Task directions =
Repeat exactly the lines that run from the one containing "Anexos I, II y III de la Ley" to the end of the data, and leave out all others.

Task material =
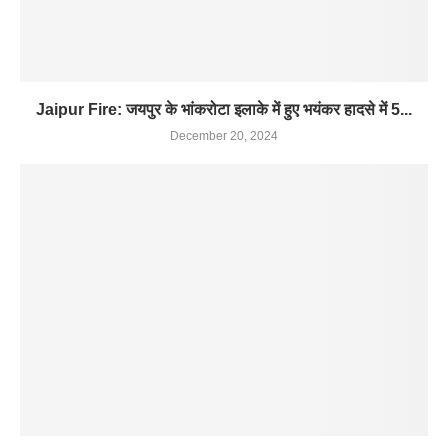
Jaipur Fire: जयपुर के भांकरोटा इलाके में हुए भयंकर हादसे में 5...
December 20, 2024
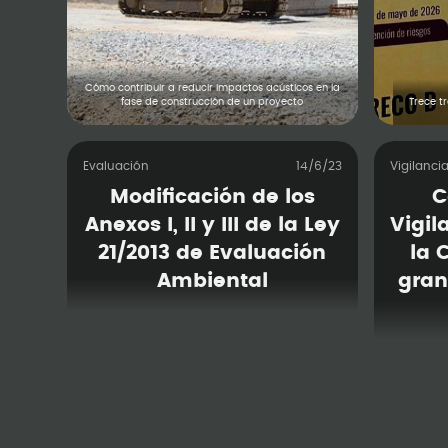
Cómo contribuir a reducir impactos acústicos en la
fase de construcción de un proyecto
Trece t
Evaluación
14/6/23
Vigilanci
Modificación de los
C
Anexos I, II y III de la Ley
Vigil
21/2013 de Evaluación
la 
Ambiental
gran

Reply =
Anexos I, II y III de la Ley
Vigil
21/2013 de Evaluación
la 
Ambiental
gran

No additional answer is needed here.